• _REQUIRED WORK_:
Transcribe all of the data exactly. Images stay out.

[Data entries]
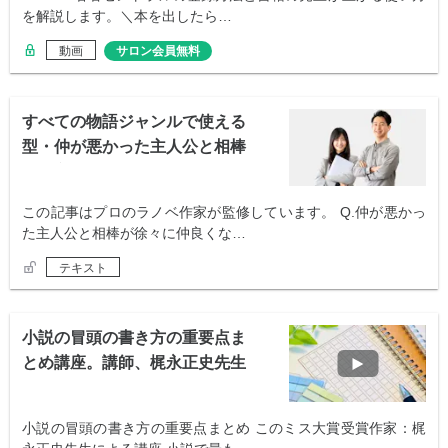
を解説します。＼本を出したら…
動画
サロン会員無料
すべての物語ジャンルで使える
型・仲が悪かった主人公と相棒
が仲良くなる
この記事はプロのラノベ作家が監修しています。 Q.仲が悪かっ
た主人公と相棒が徐々に仲良くな…
テキスト
小説の冒頭の書き方の重要点ま
とめ講座。講師、梶永正史先生
小説の冒頭の書き方の重要点まとめ このミス大賞受賞作家：梶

• _RESULT OF THIS EXERCISE_:
を解説します。＼本を出したら…
動画
サロン会員無料
すべての物語ジャンルで使える
型・仲が悪かった主人公と相棒
が仲良くなる
この記事はプロのラノベ作家が監修しています。 Q.仲が悪かっ
た主人公と相棒が徐々に仲良くな…
テキスト
小説の冒頭の書き方の重要点ま
とめ講座。講師、梶永正史先生
小説の冒頭の書き方の重要点まとめ このミス大賞受賞作家：梶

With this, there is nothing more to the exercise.